As I said before, critics such as Sayers are not giving children enough credit. While it is certainly true that Disney distills and changes the original fairy tales, I don’t think one is better than the other. The Disney versions are certainly more widely known in today’s society, but I don’t think that is a bad thing. They are simply another version of the Anderson and Grimm stories, but neither is better than the other.

Lastly, there were the few offhand critiques about “The Lion King” made in this chapter. One reviewer apparently found that there are no strong female characters in the movie (133). What about Nala? She goes further than anyone to find some sort of food for the rest of her family and friends. She convinces Simba to go back and take his place as king (or at least gets the wheels turning). Not to mention the fact that even without all of that, she is a lion. There isn’t really a more majestic and powerful creature (even just symbolically) in the world. The other comment made about “The Lion King” was about the apparent racism of having the three main hyena characters be voiced by black and Latino actors. In response to this, I only have to say, Couldn’t it just be because Whoopi Goldberg and Cheech Marin (two of the voices) are popular comedians, and they’re playing hyenas, animals known for the way they sound like they laugh when they bark. This is a classic example of critics looking far too deeply into something, as if they are simply determined to find flaws, no matter what.

I don’t mean to blindly defend Disney, no matter what. There are several points made in this chapter that I couldn’t come up with an argument for, beyond just saying, “But… it’s DISNEY!” Interestingly enough, my NOT being able to adequately defend Disney made me just as upset as the offending criticisms. However, there is no denying that fact that the changes Disney made for their version of “The Little Mermaid” eliminate all of the strong, supportive female characters and replace them with male ones. As  a Creative Writing major, I am constantly asked to examine craft. With this film, the question has to be asked: Those changes were made for a reason. Why were they made? Wouldn’t it have been just as easy for Flounder, Sebastian, or Scuttle to be female sidekicks? Or perhaps she has a mother instead (or as well as) a father? I honestly can’t think of a legitimate reason to eliminate and change the characters so that Ariel is placed in such a male-dominated world.

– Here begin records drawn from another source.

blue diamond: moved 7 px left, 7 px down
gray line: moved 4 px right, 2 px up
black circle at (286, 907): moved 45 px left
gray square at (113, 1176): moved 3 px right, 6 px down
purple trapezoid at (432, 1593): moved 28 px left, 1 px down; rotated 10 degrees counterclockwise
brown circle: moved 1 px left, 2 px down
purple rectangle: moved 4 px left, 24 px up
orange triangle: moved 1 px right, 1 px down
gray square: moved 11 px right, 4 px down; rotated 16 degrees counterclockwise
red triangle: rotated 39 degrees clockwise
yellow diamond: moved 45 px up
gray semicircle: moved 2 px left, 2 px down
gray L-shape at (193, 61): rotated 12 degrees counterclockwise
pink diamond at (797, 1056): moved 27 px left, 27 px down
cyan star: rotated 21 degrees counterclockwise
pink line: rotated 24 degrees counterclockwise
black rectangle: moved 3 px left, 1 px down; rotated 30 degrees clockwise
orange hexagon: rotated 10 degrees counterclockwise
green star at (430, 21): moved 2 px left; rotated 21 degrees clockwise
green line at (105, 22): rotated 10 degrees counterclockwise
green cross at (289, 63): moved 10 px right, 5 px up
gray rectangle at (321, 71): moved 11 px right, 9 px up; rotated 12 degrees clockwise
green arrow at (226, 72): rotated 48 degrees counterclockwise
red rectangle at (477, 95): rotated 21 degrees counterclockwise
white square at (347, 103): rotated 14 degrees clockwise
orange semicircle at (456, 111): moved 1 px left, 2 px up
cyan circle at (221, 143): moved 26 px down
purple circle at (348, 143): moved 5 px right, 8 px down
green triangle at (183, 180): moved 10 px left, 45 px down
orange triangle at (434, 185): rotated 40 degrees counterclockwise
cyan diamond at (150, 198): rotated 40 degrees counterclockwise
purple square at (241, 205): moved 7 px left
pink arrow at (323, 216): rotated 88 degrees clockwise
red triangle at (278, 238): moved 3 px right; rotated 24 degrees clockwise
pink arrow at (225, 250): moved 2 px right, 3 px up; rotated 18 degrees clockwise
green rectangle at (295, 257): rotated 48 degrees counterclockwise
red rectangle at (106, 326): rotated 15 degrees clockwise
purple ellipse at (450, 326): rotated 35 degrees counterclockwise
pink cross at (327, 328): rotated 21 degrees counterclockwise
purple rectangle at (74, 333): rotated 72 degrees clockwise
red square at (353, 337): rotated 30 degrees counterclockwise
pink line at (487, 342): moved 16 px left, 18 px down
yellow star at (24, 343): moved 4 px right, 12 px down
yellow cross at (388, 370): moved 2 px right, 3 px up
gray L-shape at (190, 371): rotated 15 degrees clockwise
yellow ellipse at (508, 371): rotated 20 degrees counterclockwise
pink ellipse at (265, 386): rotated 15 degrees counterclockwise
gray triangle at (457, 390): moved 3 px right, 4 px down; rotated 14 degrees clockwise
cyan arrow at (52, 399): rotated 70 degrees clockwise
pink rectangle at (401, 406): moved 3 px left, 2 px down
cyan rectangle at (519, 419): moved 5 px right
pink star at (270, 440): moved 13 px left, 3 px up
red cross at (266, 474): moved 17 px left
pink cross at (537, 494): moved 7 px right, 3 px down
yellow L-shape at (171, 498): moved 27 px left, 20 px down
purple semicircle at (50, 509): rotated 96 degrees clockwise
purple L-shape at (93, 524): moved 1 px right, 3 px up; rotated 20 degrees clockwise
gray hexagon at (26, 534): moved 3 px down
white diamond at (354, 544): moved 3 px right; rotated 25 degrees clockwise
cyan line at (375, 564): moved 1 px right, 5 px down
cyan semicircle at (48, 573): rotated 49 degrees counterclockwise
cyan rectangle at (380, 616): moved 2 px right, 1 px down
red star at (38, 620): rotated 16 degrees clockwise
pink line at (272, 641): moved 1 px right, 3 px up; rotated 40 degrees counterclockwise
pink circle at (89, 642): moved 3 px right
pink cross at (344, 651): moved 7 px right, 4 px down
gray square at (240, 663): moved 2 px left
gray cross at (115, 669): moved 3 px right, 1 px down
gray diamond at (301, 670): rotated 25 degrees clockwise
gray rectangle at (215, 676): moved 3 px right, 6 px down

Similarly, it was interesting to discover that the original story did not have the titular mermaid wanting to become human, but wanting a soul instead. I find this a bit more excusable, though, because of today’s uber-secular, uber-PC world. I don’t think Disney would want to be accused of forcing any one particular religion on their viewers. They get enough criticism as it is…

I feel like I’ve gone on for far too long. I’m not sure how long these blog posts are supposed to be, or even if there is a set length… But these are just my initial reactions to what really stood out to me as I read the chapter.